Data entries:
= Beginning of Section =
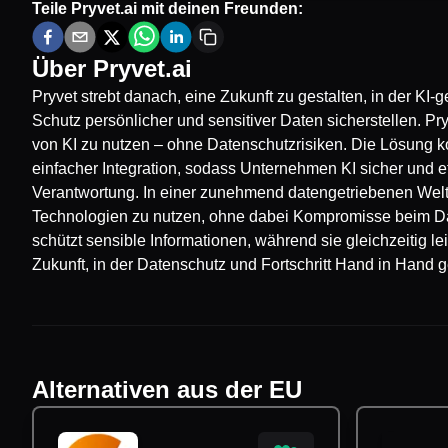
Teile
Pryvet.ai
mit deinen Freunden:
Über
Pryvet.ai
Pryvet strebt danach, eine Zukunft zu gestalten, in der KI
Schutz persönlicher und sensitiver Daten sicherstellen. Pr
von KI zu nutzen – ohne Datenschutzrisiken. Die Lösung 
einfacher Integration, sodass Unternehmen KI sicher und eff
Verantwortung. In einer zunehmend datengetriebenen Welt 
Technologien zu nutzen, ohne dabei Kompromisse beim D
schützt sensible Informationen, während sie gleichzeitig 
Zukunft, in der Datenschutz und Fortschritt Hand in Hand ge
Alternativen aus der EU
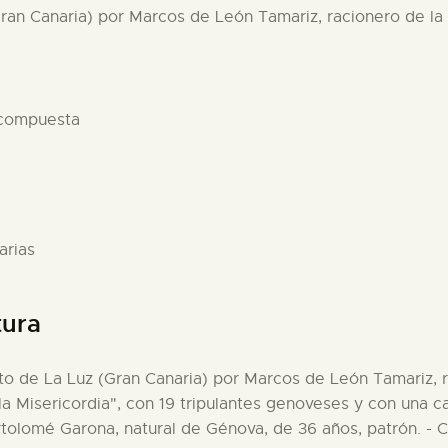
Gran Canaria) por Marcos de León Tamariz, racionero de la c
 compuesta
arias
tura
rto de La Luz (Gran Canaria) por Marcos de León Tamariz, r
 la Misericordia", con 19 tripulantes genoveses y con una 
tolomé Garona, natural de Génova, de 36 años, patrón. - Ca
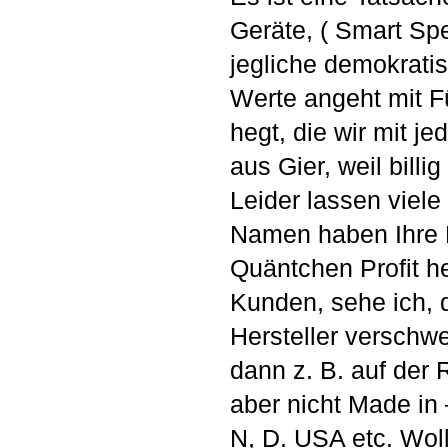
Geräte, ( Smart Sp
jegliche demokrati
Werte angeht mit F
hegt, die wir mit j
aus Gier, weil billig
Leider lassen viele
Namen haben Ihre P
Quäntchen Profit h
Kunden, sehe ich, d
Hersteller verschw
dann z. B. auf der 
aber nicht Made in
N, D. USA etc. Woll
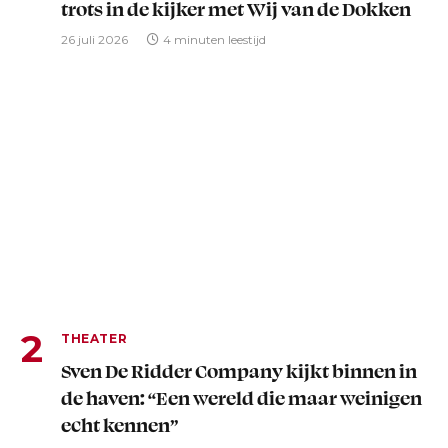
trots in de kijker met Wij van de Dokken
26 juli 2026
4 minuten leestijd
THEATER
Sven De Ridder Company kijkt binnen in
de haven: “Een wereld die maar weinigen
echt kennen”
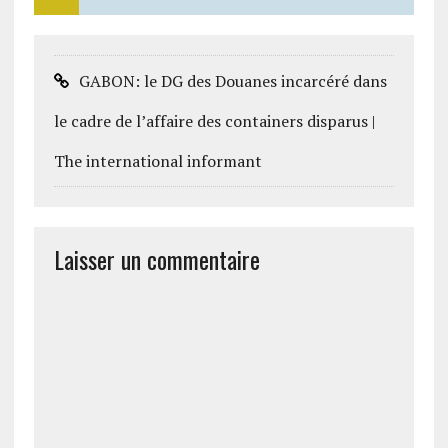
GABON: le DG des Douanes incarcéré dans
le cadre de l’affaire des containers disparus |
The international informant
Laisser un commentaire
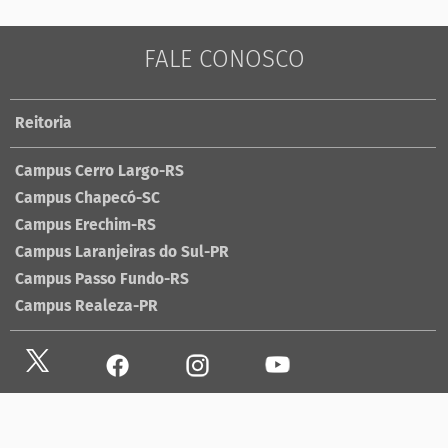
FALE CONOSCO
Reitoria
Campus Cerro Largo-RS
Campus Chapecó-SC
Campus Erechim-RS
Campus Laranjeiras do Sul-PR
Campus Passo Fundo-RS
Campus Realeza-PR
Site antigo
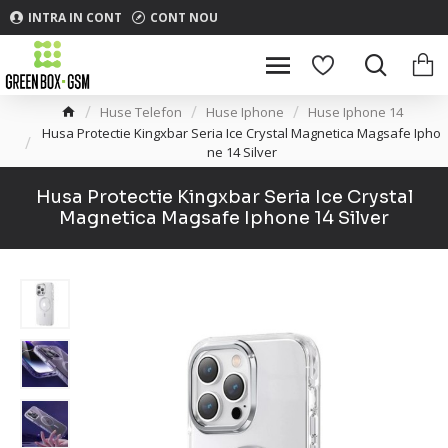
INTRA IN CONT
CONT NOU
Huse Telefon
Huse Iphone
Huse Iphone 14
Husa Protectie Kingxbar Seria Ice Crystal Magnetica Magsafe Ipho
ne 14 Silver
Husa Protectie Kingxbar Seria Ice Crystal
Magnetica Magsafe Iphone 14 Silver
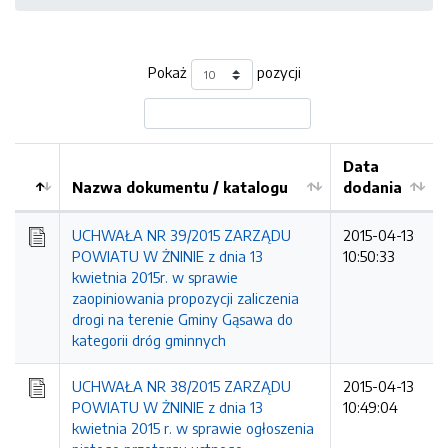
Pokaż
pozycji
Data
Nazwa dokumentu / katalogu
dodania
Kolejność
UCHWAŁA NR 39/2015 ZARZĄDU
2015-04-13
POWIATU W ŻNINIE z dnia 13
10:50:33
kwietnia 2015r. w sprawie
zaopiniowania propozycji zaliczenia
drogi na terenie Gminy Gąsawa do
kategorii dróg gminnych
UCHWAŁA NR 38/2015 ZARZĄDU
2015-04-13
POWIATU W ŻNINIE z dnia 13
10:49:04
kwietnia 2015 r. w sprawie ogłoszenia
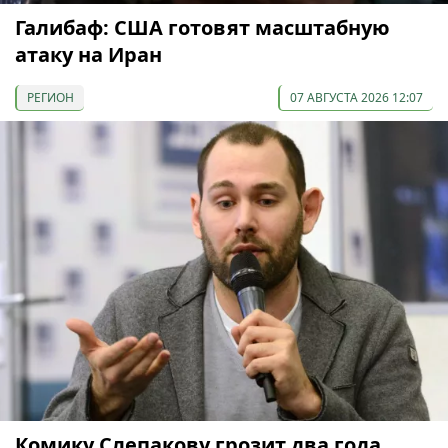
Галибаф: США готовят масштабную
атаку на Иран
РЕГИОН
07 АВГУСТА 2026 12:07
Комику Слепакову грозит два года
= End of Section =
= Your goal =
With the pictures set aside, copy each line above as written.

= Answer =
Teile
Pryvet.ai
mit deinen Freunden:
Über
Pryvet.ai
Pryvet strebt danach, eine Zukunft zu gestalten, in der KI
Schutz persönlicher und sensitiver Daten sicherstellen. Pr
von KI zu nutzen – ohne Datenschutzrisiken. Die Lösung 
einfacher Integration, sodass Unternehmen KI sicher und eff
Verantwortung. In einer zunehmend datengetriebenen Welt 
Technologien zu nutzen, ohne dabei Kompromisse beim D
schützt sensible Informationen, während sie gleichzeitig 
Zukunft, in der Datenschutz und Fortschritt Hand in Hand ge
Alternativen aus der EU
Gran Canaria) por Marcos de León Tamariz, racionero de la c
 compuesta
arias
tura
rto de La Luz (Gran Canaria) por Marcos de León Tamariz, r
 la Misericordia", con 19 tripulantes genoveses y con una 
tolomé Garona, natural de Génova, de 36 años, patrón. - Ca
Geräte, ( Smart Sp
jegliche demokrati
Werte angeht mit F
hegt, die wir mit j
aus Gier, weil billig
Leider lassen viele
Namen haben Ihre P
Quäntchen Profit h
Kunden, sehe ich, d
Hersteller verschw
dann z. B. auf der 
aber nicht Made in
N, D. USA etc. Woll
trots in de kijker met Wij van de Dokken
26 juli 2026
4 minuten leestijd
THEATER
Sven De Ridder Company kijkt binnen in
de haven: “Een wereld die maar weinigen
echt kennen”
GABON: le DG des Douanes incarcéré dans
le cadre de l’affaire des containers disparus |
The international informant
Laisser un commentaire
FALE CONOSCO
Reitoria
Campus Cerro Largo-RS
Campus Chapecó-SC
Campus Erechim-RS
Campus Laranjeiras do Sul-PR
Campus Passo Fundo-RS
Campus Realeza-PR
Site antigo
INTRA IN CONT
CONT NOU
Huse Telefon
Huse Iphone
Huse Iphone 14
Husa Protectie Kingxbar Seria Ice Crystal Magnetica Magsafe Ipho
ne 14 Silver
Husa Protectie Kingxbar Seria Ice Crystal
Magnetica Magsafe Iphone 14 Silver
Pokaż
pozycji
Data
Nazwa dokumentu / katalogu
dodania
Kolejność
UCHWAŁA NR 39/2015 ZARZĄDU
2015-04-13
POWIATU W ŻNINIE z dnia 13
10:50:33
kwietnia 2015r. w sprawie
zaopiniowania propozycji zaliczenia
drogi na terenie Gminy Gąsawa do
kategorii dróg gminnych
UCHWAŁA NR 38/2015 ZARZĄDU
2015-04-13
POWIATU W ŻNINIE z dnia 13
10:49:04
kwietnia 2015 r. w sprawie ogłoszenia
Галибаф: США готовят масштабную
атаку на Иран
РЕГИОН
07 АВГУСТА 2026 12:07
Комику Слепакову грозит два года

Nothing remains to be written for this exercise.